--- START ---

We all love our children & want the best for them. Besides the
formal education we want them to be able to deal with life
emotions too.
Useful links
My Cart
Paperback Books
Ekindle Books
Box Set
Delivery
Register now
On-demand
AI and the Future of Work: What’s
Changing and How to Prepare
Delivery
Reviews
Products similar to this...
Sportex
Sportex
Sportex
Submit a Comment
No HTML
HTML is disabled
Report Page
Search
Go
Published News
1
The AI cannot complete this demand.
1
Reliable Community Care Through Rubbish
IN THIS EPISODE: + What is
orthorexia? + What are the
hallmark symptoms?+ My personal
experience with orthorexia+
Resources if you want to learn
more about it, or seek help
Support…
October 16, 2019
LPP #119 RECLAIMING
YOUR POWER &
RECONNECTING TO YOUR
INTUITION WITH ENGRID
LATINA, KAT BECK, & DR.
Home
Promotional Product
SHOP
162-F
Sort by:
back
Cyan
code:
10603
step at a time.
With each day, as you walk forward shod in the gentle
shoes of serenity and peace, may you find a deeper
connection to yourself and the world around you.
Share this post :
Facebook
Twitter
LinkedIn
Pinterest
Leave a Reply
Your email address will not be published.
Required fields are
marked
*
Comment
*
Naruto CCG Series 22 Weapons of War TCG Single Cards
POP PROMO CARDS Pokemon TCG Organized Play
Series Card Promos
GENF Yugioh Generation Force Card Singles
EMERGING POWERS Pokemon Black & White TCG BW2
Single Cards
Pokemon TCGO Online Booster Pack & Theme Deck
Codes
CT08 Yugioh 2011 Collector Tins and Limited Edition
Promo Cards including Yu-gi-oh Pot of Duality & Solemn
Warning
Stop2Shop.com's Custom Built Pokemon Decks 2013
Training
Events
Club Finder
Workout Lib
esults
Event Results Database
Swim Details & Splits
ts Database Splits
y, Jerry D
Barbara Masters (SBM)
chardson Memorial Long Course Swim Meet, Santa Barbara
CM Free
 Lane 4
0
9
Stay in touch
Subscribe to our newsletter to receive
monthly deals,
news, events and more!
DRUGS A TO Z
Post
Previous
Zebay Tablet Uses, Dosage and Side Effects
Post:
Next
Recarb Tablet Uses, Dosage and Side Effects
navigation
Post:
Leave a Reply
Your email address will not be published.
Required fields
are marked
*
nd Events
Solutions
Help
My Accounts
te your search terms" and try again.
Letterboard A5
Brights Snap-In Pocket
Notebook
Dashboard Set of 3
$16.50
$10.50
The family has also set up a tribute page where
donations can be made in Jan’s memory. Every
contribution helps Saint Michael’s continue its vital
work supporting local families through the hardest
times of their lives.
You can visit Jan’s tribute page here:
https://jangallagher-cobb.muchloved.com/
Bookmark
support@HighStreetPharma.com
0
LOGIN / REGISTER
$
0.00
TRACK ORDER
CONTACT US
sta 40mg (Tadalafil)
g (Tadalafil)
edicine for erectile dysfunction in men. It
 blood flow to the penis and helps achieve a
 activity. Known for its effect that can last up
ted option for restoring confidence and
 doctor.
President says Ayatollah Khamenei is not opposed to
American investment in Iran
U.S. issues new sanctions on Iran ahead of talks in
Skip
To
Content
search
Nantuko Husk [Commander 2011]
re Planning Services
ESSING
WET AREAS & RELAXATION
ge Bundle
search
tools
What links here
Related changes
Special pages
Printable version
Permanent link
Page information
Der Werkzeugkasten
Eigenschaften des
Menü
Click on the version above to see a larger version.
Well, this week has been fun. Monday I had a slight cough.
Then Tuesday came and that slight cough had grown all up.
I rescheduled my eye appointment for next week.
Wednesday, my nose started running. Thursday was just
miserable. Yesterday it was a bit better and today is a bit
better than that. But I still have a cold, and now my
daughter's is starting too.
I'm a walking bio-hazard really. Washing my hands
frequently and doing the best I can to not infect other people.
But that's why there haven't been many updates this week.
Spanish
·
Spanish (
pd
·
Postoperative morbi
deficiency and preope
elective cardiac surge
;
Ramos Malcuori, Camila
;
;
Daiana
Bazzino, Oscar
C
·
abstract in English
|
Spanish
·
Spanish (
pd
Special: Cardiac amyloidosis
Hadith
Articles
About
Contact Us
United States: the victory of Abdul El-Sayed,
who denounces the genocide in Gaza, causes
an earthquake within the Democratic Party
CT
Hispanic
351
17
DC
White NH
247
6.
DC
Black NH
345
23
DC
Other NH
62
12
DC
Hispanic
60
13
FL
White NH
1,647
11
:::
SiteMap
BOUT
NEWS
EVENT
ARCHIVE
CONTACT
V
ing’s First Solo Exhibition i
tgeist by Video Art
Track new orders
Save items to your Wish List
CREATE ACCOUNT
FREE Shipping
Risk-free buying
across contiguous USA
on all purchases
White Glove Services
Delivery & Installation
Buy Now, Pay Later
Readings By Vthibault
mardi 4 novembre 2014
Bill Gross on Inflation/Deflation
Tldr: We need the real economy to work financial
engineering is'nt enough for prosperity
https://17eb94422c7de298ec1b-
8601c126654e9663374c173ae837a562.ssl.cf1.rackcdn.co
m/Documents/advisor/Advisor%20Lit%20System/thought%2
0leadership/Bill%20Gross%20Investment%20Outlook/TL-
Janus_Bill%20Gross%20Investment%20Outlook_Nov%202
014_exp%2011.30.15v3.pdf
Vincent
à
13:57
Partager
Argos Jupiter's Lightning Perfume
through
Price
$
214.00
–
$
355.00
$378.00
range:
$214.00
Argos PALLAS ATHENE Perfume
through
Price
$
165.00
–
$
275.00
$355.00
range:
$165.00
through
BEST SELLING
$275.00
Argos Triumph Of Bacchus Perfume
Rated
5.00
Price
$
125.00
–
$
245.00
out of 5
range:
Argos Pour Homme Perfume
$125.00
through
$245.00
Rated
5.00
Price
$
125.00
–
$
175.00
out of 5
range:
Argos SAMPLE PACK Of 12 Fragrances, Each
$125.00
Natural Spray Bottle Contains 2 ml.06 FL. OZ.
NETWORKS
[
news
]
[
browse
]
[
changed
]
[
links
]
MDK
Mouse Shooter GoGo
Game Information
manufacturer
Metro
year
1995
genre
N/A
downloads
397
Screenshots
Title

--- END ---

**To do:**
Your answer should repeat every entry exactly.

**Answer area:**
We all love our children & want the best for them. Besides the
formal education we want them to be able to deal with life
emotions too.
Useful links
My Cart
Paperback Books
Ekindle Books
Box Set
Delivery
Register now
On-demand
AI and the Future of Work: What’s
Changing and How to Prepare
Delivery
Reviews
Products similar to this...
Sportex
Sportex
Sportex
Submit a Comment
No HTML
HTML is disabled
Report Page
Search
Go
Published News
1
The AI cannot complete this demand.
1
Reliable Community Care Through Rubbish
IN THIS EPISODE: + What is
orthorexia? + What are the
hallmark symptoms?+ My personal
experience with orthorexia+
Resources if you want to learn
more about it, or seek help
Support…
October 16, 2019
LPP #119 RECLAIMING
YOUR POWER &
RECONNECTING TO YOUR
INTUITION WITH ENGRID
LATINA, KAT BECK, & DR.
Home
Promotional Product
SHOP
162-F
Sort by:
back
Cyan
code:
10603
step at a time.
With each day, as you walk forward shod in the gentle
shoes of serenity and peace, may you find a deeper
connection to yourself and the world around you.
Share this post :
Facebook
Twitter
LinkedIn
Pinterest
Leave a Reply
Your email address will not be published.
Required fields are
marked
*
Comment
*
Naruto CCG Series 22 Weapons of War TCG Single Cards
POP PROMO CARDS Pokemon TCG Organized Play
Series Card Promos
GENF Yugioh Generation Force Card Singles
EMERGING POWERS Pokemon Black & White TCG BW2
Single Cards
Pokemon TCGO Online Booster Pack & Theme Deck
Codes
CT08 Yugioh 2011 Collector Tins and Limited Edition
Promo Cards including Yu-gi-oh Pot of Duality & Solemn
Warning
Stop2Shop.com's Custom Built Pokemon Decks 2013
Training
Events
Club Finder
Workout Lib
esults
Event Results Database
Swim Details & Splits
ts Database Splits
y, Jerry D
Barbara Masters (SBM)
chardson Memorial Long Course Swim Meet, Santa Barbara
CM Free
 Lane 4
0
9
Stay in touch
Subscribe to our newsletter to receive
monthly deals,
news, events and more!
DRUGS A TO Z
Post
Previous
Zebay Tablet Uses, Dosage and Side Effects
Post:
Next
Recarb Tablet Uses, Dosage and Side Effects
navigation
Post:
Leave a Reply
Your email address will not be published.
Required fields
are marked
*
nd Events
Solutions
Help
My Accounts
te your search terms" and try again.
Letterboard A5
Brights Snap-In Pocket
Notebook
Dashboard Set of 3
$16.50
$10.50
The family has also set up a tribute page where
donations can be made in Jan’s memory. Every
contribution helps Saint Michael’s continue its vital
work supporting local families through the hardest
times of their lives.
You can visit Jan’s tribute page here:
https://jangallagher-cobb.muchloved.com/
Bookmark
support@HighStreetPharma.com
0
LOGIN / REGISTER
$
0.00
TRACK ORDER
CONTACT US
sta 40mg (Tadalafil)
g (Tadalafil)
edicine for erectile dysfunction in men. It
 blood flow to the penis and helps achieve a
 activity. Known for its effect that can last up
ted option for restoring confidence and
 doctor.
President says Ayatollah Khamenei is not opposed to
American investment in Iran
U.S. issues new sanctions on Iran ahead of talks in
Skip
To
Content
search
Nantuko Husk [Commander 2011]
re Planning Services
ESSING
WET AREAS & RELAXATION
ge Bundle
search
tools
What links here
Related changes
Special pages
Printable version
Permanent link
Page information
Der Werkzeugkasten
Eigenschaften des
Menü
Click on the version above to see a larger version.
Well, this week has been fun. Monday I had a slight cough.
Then Tuesday came and that slight cough had grown all up.
I rescheduled my eye appointment for next week.
Wednesday, my nose started running. Thursday was just
miserable. Yesterday it was a bit better and today is a bit
better than that. But I still have a cold, and now my
daughter's is starting too.
I'm a walking bio-hazard really. Washing my hands
frequently and doing the best I can to not infect other people.
But that's why there haven't been many updates this week.
Spanish
·
Spanish (
pd
·
Postoperative morbi
deficiency and preope
elective cardiac surge
;
Ramos Malcuori, Camila
;
;
Daiana
Bazzino, Oscar
C
·
abstract in English
|
Spanish
·
Spanish (
pd
Special: Cardiac amyloidosis
Hadith
Articles
About
Contact Us
United States: the victory of Abdul El-Sayed,
who denounces the genocide in Gaza, causes
an earthquake within the Democratic Party
CT
Hispanic
351
17
DC
White NH
247
6.
DC
Black NH
345
23
DC
Other NH
62
12
DC
Hispanic
60
13
FL
White NH
1,647
11
:::
SiteMap
BOUT
NEWS
EVENT
ARCHIVE
CONTACT
V
ing’s First Solo Exhibition i
tgeist by Video Art
Track new orders
Save items to your Wish List
CREATE ACCOUNT
FREE Shipping
Risk-free buying
across contiguous USA
on all purchases
White Glove Services
Delivery & Installation
Buy Now, Pay Later
Readings By Vthibault
mardi 4 novembre 2014
Bill Gross on Inflation/Deflation
Tldr: We need the real economy to work financial
engineering is'nt enough for prosperity
https://17eb94422c7de298ec1b-
8601c126654e9663374c173ae837a562.ssl.cf1.rackcdn.co
m/Documents/advisor/Advisor%20Lit%20System/thought%2
0leadership/Bill%20Gross%20Investment%20Outlook/TL-
Janus_Bill%20Gross%20Investment%20Outlook_Nov%202
014_exp%2011.30.15v3.pdf
Vincent
à
13:57
Partager
Argos Jupiter's Lightning Perfume
through
Price
$
214.00
–
$
355.00
$378.00
range:
$214.00
Argos PALLAS ATHENE Perfume
through
Price
$
165.00
–
$
275.00
$355.00
range:
$165.00
through
BEST SELLING
$275.00
Argos Triumph Of Bacchus Perfume
Rated
5.00
Price
$
125.00
–
$
245.00
out of 5
range:
Argos Pour Homme Perfume
$125.00
through
$245.00
Rated
5.00
Price
$
125.00
–
$
175.00
out of 5
range:
Argos SAMPLE PACK Of 12 Fragrances, Each
$125.00
Natural Spray Bottle Contains 2 ml.06 FL. OZ.
NETWORKS
[
news
]
[
browse
]
[
changed
]
[
links
]
MDK
Mouse Shooter GoGo
Game Information
manufacturer
Metro
year
1995
genre
N/A
downloads
397
Screenshots
Title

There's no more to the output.